K-10 - Manifold

Abstract

An n-manifold is a Hausdorff space in which each point has a neighborhood homeomorphic to ℝn Euclidean n-space, and similarly an n-manifold with boundary is a Hausdorff space in which each point has a closed neighborhood homeomorphic to the unit n-ball Bn defined as {x ∈ ℝn: ║x║ ≤ 1}. Open subsets of n-manifolds (with boundary) are n-manifolds (with boundary); the Cartesian product of any n-manifold (with boundary) and any m-manifold (with boundary) is an (n +m)- manifold (with boundary). Being locally compact, all n-manifolds Mn are regular spaces.
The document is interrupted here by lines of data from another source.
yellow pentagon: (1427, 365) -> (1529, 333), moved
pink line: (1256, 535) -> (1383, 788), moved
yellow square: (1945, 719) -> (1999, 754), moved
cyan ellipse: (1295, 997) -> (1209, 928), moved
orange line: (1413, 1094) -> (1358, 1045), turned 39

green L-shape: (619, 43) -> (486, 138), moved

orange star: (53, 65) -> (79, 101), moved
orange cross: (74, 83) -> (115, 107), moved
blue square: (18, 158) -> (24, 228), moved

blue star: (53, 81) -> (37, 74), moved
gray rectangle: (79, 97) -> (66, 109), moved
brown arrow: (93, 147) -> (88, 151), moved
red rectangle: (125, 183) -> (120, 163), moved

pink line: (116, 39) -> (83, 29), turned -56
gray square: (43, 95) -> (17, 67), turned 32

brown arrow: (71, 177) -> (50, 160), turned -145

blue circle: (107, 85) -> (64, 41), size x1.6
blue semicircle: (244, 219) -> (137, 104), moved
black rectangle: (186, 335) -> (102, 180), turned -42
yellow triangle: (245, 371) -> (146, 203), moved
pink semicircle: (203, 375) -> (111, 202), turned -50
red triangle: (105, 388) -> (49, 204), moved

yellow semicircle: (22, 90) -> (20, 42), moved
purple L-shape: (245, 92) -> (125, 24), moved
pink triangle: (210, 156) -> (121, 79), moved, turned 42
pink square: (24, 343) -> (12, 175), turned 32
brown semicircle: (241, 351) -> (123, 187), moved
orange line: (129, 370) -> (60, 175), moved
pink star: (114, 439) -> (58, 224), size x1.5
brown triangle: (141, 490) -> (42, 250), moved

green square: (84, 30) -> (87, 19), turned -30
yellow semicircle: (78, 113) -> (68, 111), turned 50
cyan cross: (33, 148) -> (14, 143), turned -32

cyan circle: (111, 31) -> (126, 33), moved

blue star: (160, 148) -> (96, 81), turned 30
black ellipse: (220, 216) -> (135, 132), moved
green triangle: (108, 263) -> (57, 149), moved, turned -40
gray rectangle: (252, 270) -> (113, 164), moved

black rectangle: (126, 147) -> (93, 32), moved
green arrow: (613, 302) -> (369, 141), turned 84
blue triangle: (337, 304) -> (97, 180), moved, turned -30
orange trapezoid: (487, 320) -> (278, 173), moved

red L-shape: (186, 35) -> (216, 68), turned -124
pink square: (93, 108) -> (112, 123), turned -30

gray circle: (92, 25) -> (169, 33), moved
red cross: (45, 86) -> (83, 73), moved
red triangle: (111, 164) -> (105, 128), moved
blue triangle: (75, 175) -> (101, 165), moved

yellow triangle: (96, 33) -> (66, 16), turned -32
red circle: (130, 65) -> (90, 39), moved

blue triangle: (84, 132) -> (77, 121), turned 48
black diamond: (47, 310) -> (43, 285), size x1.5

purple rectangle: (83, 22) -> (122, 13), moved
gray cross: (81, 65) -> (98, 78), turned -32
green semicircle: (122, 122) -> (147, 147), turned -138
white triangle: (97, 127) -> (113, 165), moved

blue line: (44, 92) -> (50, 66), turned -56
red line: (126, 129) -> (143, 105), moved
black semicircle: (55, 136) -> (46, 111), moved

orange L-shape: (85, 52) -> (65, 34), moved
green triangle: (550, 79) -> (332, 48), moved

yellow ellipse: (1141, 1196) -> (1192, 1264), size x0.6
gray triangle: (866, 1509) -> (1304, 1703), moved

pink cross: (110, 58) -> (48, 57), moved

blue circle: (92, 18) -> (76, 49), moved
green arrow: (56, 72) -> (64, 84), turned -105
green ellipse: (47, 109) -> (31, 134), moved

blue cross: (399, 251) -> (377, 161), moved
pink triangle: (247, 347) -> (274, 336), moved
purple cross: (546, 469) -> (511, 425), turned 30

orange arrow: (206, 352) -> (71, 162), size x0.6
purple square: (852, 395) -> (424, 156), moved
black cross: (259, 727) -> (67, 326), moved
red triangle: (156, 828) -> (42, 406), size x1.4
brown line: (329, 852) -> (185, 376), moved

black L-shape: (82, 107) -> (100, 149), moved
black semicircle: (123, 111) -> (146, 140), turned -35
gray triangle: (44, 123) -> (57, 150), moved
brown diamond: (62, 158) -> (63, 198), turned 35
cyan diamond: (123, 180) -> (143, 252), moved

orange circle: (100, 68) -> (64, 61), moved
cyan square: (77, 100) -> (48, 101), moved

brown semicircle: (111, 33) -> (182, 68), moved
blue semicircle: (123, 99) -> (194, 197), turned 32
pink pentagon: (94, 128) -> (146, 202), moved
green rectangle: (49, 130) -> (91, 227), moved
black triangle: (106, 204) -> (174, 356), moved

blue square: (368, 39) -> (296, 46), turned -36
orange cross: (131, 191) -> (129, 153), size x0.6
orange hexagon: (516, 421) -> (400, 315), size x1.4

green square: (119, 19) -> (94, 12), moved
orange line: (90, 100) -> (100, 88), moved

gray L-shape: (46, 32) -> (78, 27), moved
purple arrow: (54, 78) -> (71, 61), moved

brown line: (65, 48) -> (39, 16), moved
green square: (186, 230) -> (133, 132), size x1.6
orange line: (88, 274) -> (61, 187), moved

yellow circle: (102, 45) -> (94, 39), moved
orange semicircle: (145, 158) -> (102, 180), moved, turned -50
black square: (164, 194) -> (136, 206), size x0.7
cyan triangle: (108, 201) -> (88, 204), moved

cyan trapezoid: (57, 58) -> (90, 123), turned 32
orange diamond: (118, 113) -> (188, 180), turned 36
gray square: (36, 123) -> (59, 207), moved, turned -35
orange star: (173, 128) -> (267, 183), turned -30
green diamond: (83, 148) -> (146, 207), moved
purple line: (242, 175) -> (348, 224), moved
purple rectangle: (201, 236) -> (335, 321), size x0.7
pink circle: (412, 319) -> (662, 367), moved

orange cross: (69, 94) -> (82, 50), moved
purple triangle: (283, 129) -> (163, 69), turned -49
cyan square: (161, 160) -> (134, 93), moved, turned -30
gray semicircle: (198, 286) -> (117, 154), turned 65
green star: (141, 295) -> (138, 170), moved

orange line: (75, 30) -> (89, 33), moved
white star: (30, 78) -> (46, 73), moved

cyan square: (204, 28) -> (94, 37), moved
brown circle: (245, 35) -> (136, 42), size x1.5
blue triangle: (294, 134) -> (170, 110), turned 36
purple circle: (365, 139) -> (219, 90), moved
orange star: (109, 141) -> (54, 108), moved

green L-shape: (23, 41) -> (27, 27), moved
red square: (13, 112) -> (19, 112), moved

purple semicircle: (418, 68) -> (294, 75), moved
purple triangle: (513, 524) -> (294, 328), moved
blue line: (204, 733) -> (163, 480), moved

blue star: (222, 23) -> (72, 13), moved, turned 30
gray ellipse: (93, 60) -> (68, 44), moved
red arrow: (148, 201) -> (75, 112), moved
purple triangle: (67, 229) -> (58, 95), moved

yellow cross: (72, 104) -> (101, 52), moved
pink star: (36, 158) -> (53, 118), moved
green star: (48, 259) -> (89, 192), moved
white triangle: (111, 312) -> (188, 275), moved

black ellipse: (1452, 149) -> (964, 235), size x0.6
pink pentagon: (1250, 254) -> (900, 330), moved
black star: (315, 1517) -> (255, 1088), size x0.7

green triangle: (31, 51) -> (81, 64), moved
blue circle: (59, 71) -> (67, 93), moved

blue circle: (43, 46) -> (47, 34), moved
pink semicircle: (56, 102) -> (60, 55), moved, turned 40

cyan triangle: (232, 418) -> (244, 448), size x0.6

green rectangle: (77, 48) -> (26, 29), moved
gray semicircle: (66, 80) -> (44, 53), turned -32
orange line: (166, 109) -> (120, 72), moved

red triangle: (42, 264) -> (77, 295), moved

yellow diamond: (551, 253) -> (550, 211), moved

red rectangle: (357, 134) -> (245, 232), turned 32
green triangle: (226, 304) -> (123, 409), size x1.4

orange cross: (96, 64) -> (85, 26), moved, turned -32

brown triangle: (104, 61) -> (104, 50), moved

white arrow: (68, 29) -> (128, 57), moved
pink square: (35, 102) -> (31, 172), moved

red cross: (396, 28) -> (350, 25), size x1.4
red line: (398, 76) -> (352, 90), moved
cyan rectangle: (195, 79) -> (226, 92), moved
The long ray ñ—the Cartesian product of the ordinal space [0, ω1) with [0, 1) under the lexicographical ordering ñ—is a normal but non-metrizable 1-manifold with boundary. There exists a separable 2-manifold W2 that contains an uncountable, discrete, closed subset, hence W2 cannot even be normal. Continuum Hypothesis (CH) implies the existence of a nonmetrizable, perfectly normal manifold. This chapter shows that the combination of Martin's Axiom and the negation of CH imply the metrizability of any perfectly normal manifold. It is proved that CH implies the existence of a perfectly normal 4-manifold W4 whose covering dimension is larger than 4.